Treat this as a pipeline problem, not a paperwork problem. A Cyber Resilience Act SBOM program that satisfies both assessors and your own vulnerability handling duties looks like:

  1. Generate SBOMs automatically at build time. A software composition analysis tool that emits CycloneDX or SPDX on every release removes the "drawing up" burden entirely. Safeguard's SCA product does this per build and keeps historical SBOMs queryable, which is exactly the shape of evidence a market surveillance request calls for.
  2. Go deeper than top-level. Capture the full transitive graph. The legal minimum will not power the vulnerability monitoring duty that accompanies it.
  3. Wire SBOMs to vulnerability handling. The regulation expects you to identify vulnerabilities in components on an ongoing basis. That means continuous matching of your SBOM against advisory feeds, with an owner and an SLA when something fires.
  4. Stand up the reporting path early. The 24-hour ENISA notification window arrives in September 2026, more than a year before the SBOM duty. Know who files the report at 2 a.m.
  5. Fold it into existing compliance work. If you already produce SBOMs for US federal customers under Executive Order 14028 or align to NIST SSDF, the CRA is an extension of that work, not a new program. Map the overlap once and maintain one pipeline.

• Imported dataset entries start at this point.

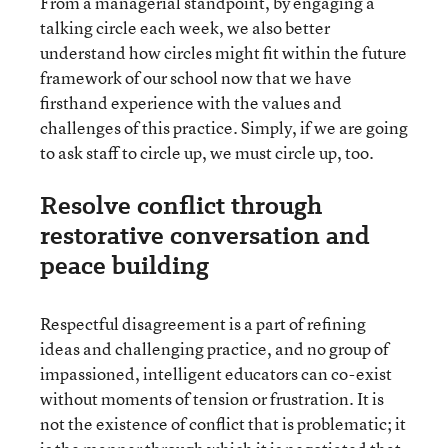
From a managerial standpoint, by engaging a
talking circle each week, we also better
understand how circles might fit within the future
framework of our school now that we have
firsthand experience with the values and
challenges of this practice. Simply, if we are going
to ask staff to circle up, we must circle up, too.
Resolve conflict through
restorative conversation and
peace building
Respectful disagreement is a part of refining
ideas and challenging practice, and no group of
impassioned, intelligent educators can co-exist
without moments of tension or frustration. It is
not the existence of conflict that is problematic; it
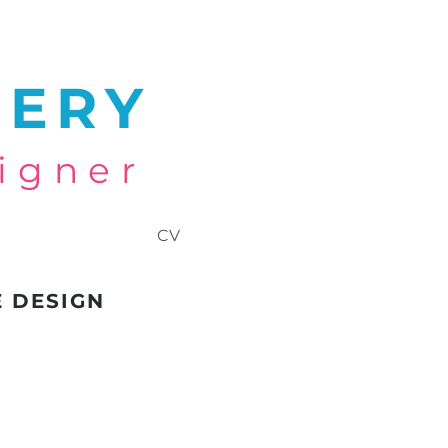
NERY
igner
CV
E DESIGN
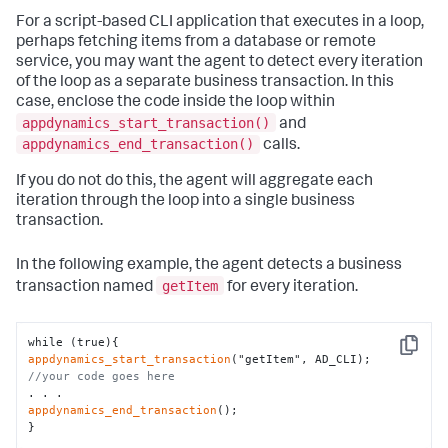
For a script-based CLI application that executes in a loop,
perhaps fetching items from a database or remote
service, you may want the agent to detect every iteration
of the loop as a separate business transaction. In this
case, enclose the code inside the loop within
appdynamics_start_transaction()
and
appdynamics_end_transaction()
calls.
If you do not do this, the agent will aggregate each
iteration through the loop into a single business
transaction.
In the following example, the agent detects a business
getItem
transaction named
for every iteration.
Copy
appdynamics_start_transaction
//your code goes here
appdynamics_end_transaction
();

}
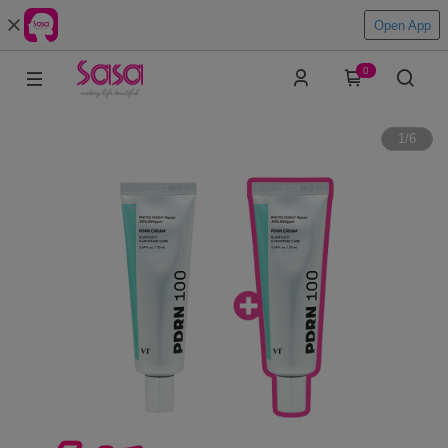
Open App
0
1
/
6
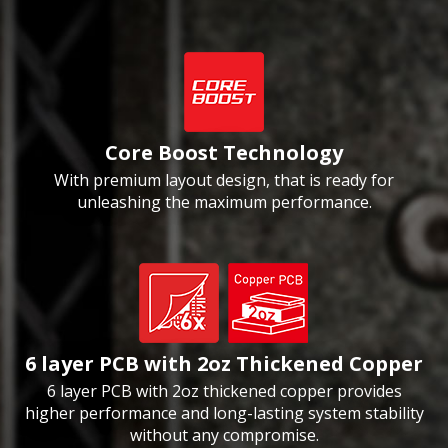
Core Boost Technology
With premium layout design, that is ready for
unleashing the maximum performance.
6 layer PCB with 2oz Thickened Copper
6 layer PCB with 2oz thickened copper provides
higher performance and long-lasting system stability
without any compromise.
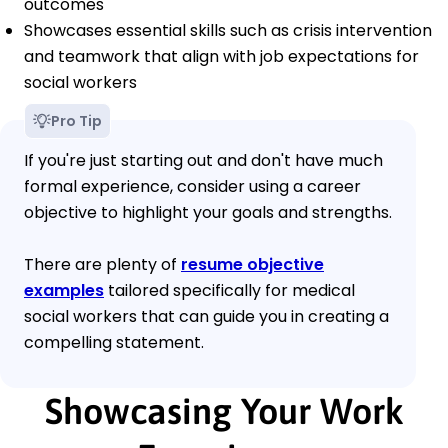
outcomes
Showcases essential skills such as crisis intervention
and teamwork that align with job expectations for
social workers
Pro Tip
If you're just starting out and don't have much
formal experience, consider using a career
objective to highlight your goals and strengths.
There are plenty of
resume objective
examples
tailored specifically for medical
social workers that can guide you in creating a
compelling statement.
Showcasing Your Work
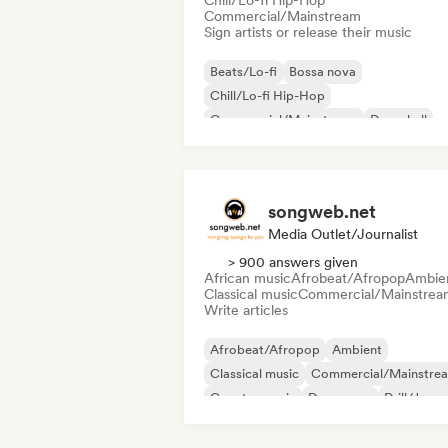
Chill/Lo-fi Hip-Hop
Commercial/Mainstream
Sign artists or release their music
Beats/Lo-fi
Bossa nova
Chill/Lo-fi Hip-Hop
Commercial/Mainstream
Dancehall
Dance pop
Hip-hop
Pop soul
songweb.net
Media Outlet/Journalist
> 900 answers given
African music
Afrobeat/Afropop
Ambie
Classical music
Commercial/Mainstrea
Write articles
Afrobeat/Afropop
Ambient
Classical music
Commercial/Mainstre
Country music
Dance pop
Drill/Jerse
Hip-hop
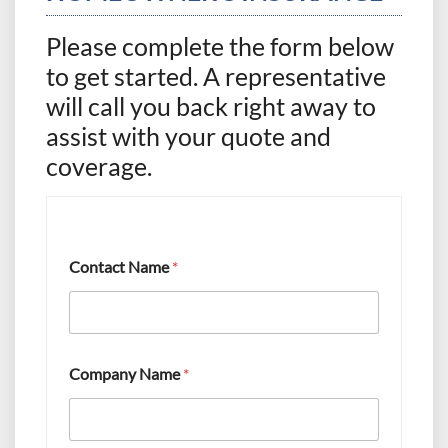
Please complete the form below
to get started. A representative
will call you back right away to
assist with your quote and
coverage.
Contact Name
*
I
Company Name
*
n
t
e
r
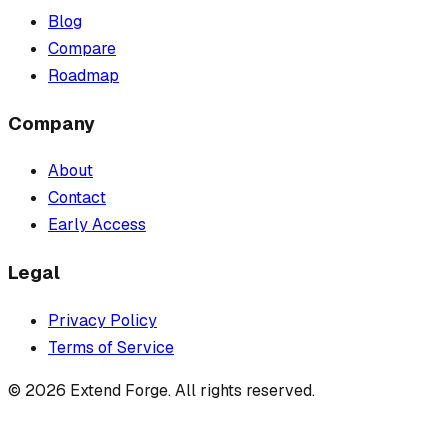
Blog
Compare
Roadmap
Company
About
Contact
Early Access
Legal
Privacy Policy
Terms of Service
©
2026
Extend Forge. All rights reserved.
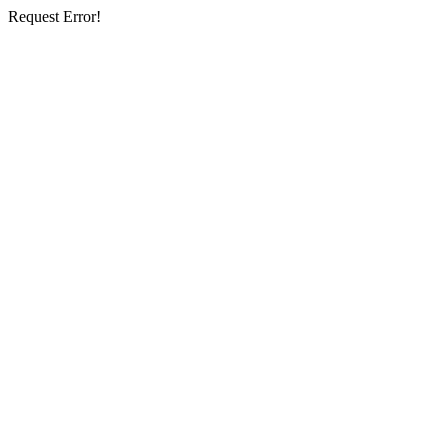
Request Error!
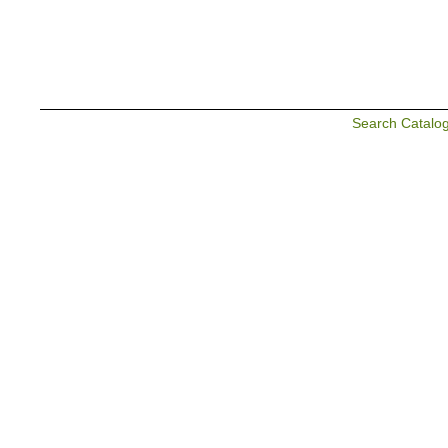
Search Catalo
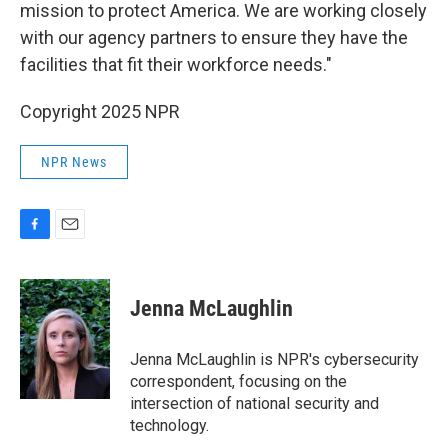
mission to protect America. We are working closely
with our agency partners to ensure they have the
facilities that fit their workforce needs."
Copyright 2025 NPR
NPR News
F
E
a
m
c
a
e
i
Jenna McLaughlin
b
l
o
o
Jenna McLaughlin is NPR's cybersecurity
k
correspondent, focusing on the
intersection of national security and
technology.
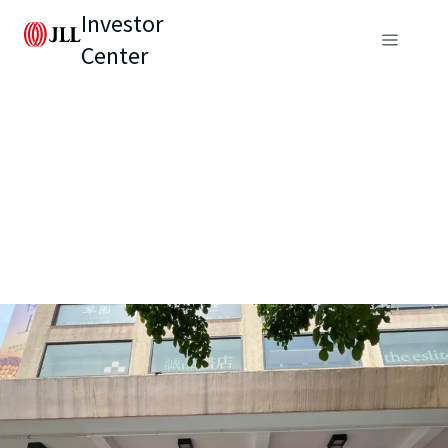
Investor
Center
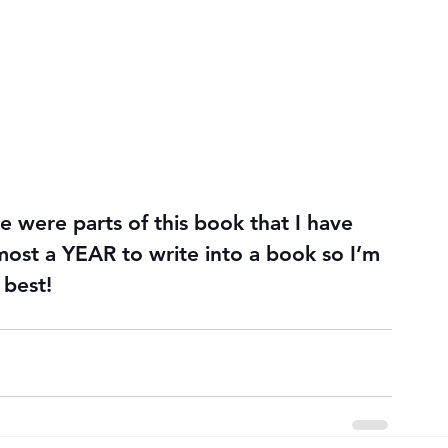
 were parts of this book that I have 
most a YEAR to write into a book so I’m 
 best!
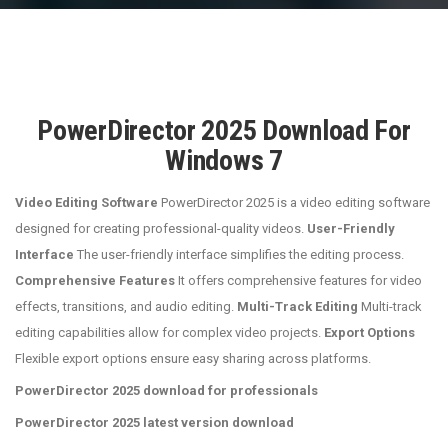
PowerDirector 2025 Download For
Windows 7
Video Editing Software
PowerDirector 2025 is a video editing software
designed for creating professional-quality videos.
User-Friendly
Interface
The user-friendly interface simplifies the editing process.
Comprehensive Features
It offers comprehensive features for video
effects, transitions, and audio editing.
Multi-Track Editing
Multi-track
editing capabilities allow for complex video projects.
Export Options
Flexible export options ensure easy sharing across platforms.
PowerDirector 2025 download for professionals
PowerDirector 2025 latest version download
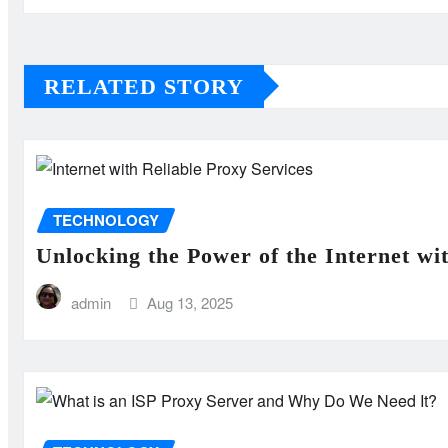
RELATED STORY
TECHNOLOGY
Unlocking the Power of the Internet wi
admin
Aug 13, 2025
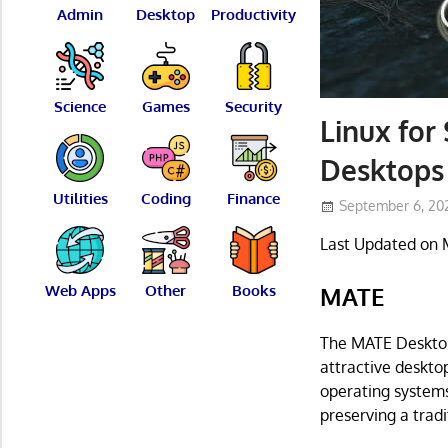
Admin
Desktop
Productivity
Science
Games
Security
Linux for 
Desktops 
Utilities
Coding
Finance
September 6, 20
Last Updated on 
Web Apps
Other
Books
MATE
The MATE Desktop 
attractive deskto
operating systems
preserving a trad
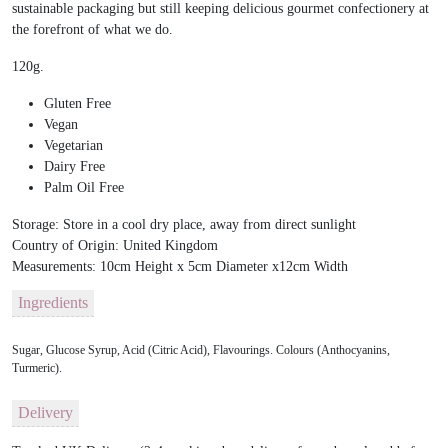
sustainable packaging but still keeping delicious gourmet confectionery at
the forefront of what we do.
120g.
Gluten Free
Vegan
Vegetarian
Dairy Free
Palm Oil Free
Storage:
Store in a cool dry place, away from direct sunlight
Country of Origin:
United Kingdom
Measurements:
10cm Height x 5cm Diameter x12cm Width
Ingredients
Sugar, Glucose Syrup, Acid (Citric Acid), Flavourings. Colours (Anthocyanins,
Turmeric).
Delivery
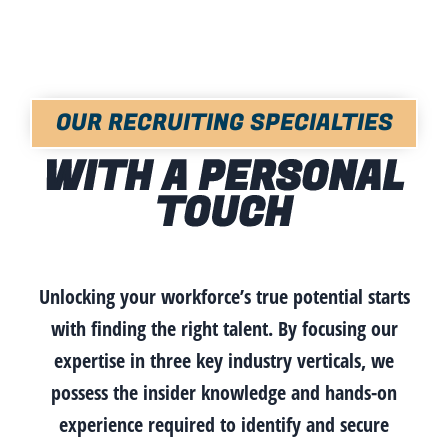
OUR RECRUITING SPECIALTIES
WITH A PERSONAL
TOUCH
Unlocking your workforce’s true potential starts
with finding the right talent. By focusing our
expertise in three key industry verticals, we
possess the insider knowledge and hands-on
experience required to identify and secure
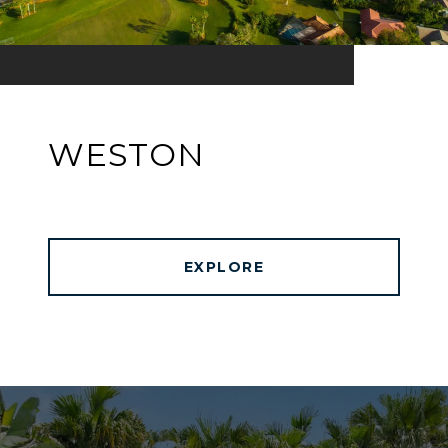
WESTON
EXPLORE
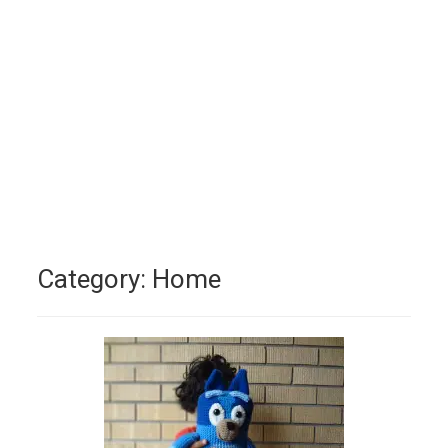
Category:
Home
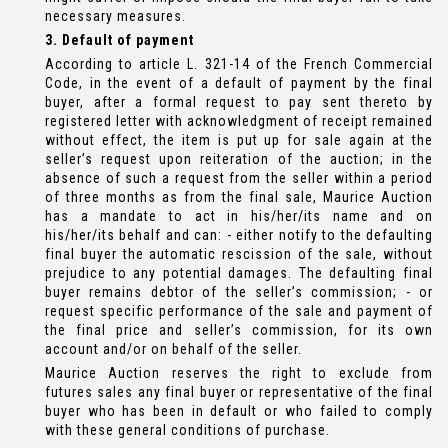
necessary measures.
3. Default of payment
According to article L. 321-14 of the French Commercial
Code, in the event of a default of payment by the final
buyer, after a formal request to pay sent thereto by
registered letter with acknowledgment of receipt remained
without effect, the item is put up for sale again at the
seller’s request upon reiteration of the auction; in the
absence of such a request from the seller within a period
of three months as from the final sale, Maurice Auction
has a mandate to act in his/her/its name and on
his/her/its behalf and can: - either notify to the defaulting
final buyer the automatic rescission of the sale, without
prejudice to any potential damages. The defaulting final
buyer remains debtor of the seller’s commission; - or
request specific performance of the sale and payment of
the final price and seller’s commission, for its own
account and/or on behalf of the seller.
Maurice Auction reserves the right to exclude from
futures sales any final buyer or representative of the final
buyer who has been in default or who failed to comply
with these general conditions of purchase.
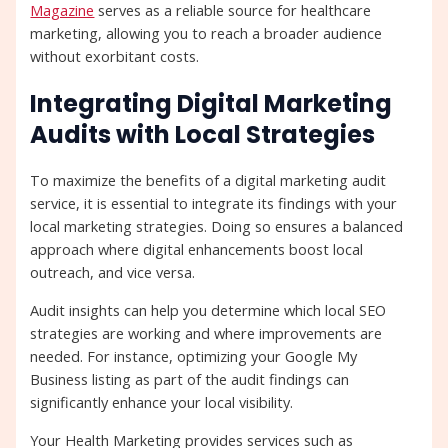
Magazine
serves as a reliable source for healthcare
marketing, allowing you to reach a broader audience
without exorbitant costs.
Integrating Digital Marketing
Audits with Local Strategies
To maximize the benefits of a digital marketing audit
service, it is essential to integrate its findings with your
local marketing strategies. Doing so ensures a balanced
approach where digital enhancements boost local
outreach, and vice versa.
Audit insights can help you determine which local SEO
strategies are working and where improvements are
needed. For instance, optimizing your Google My
Business listing as part of the audit findings can
significantly enhance your local visibility.
Your Health Marketing provides services such as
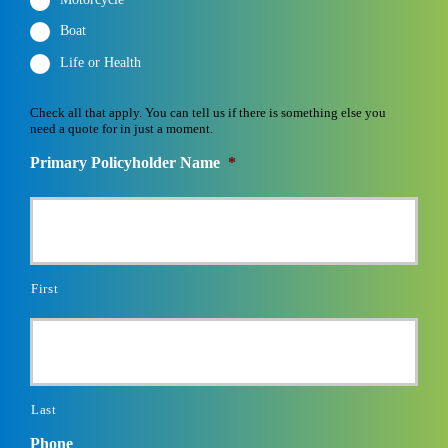
Boat
Life or Health
Check all that apply. You can tell us if there is something else you
need a quote for in just a moment.
Primary Policyholder Name
*
First
Last
Phone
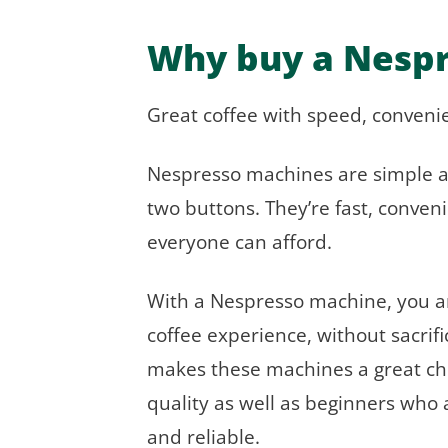
Why buy a Nesp
Great coffee with speed, convenien
Nespresso machines are simple a
two buttons. They’re fast, conveni
everyone can afford.
With a Nespresso machine, you are
coffee experience, without sacrifi
makes these machines a great choi
quality as well as beginners who 
and reliable.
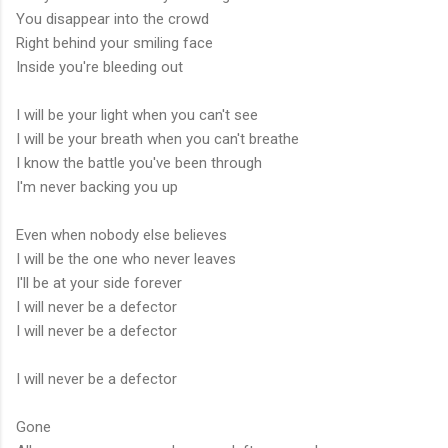
You disappear into the crowd
Right behind your smiling face
Inside you're bleeding out
I will be your light when you can't see
I will be your breath when you can't breathe
I know the battle you've been through
I'm never backing you up
Even when nobody else believes
I will be the one who never leaves
I'll be at your side forever
I will never be a defector
I will never be a defector
I will never be a defector
Gone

For a broader look at how SBOM requirements are converging across jurisdictions, the Safeguard Academy covers CycloneDX and SPDX formats in depth.

FAQ

Does the Cyber Resilience Act require me to publish my SBOM?

No. The regulation requires you to create and maintain an SBOM in a machine-readable format and include it in your technical documentation. Market surveillance authorities can request it, but there is no obligation to make it public. Some manufacturers choose to publish SBOMs anyway as a trust signal.

Are transitive dependencies required in a CRA SBOM?

The legal minimum is "at the very least the top-level dependencies." However, the adjacent vulnerability identification duty is difficult to satisfy without the full dependency graph, since the majority of real-world component vulnerabilities are transitive. Most compliance teams standardize on complete SBOMs.

Does the CRA apply to open-source software?

Open-source software developed or supplied outside a commercial activity is out of scope. Once open source is monetized as part of a commercial product, the manufacturer integrating it takes on the obligations — including due diligence on those components. Non-profit stewards of open-source projects get a lighter, dedicated regime.

What SBOM format should I use for CRA compliance?

The regulation says "commonly used and machine-readable" without naming formats. CycloneDX and SPDX are the two formats that clearly qualify, both are supported by mainstream tooling, and the European Commission may specify formats further in implementing acts. Pick one, generate it automatically, and keep versions per release.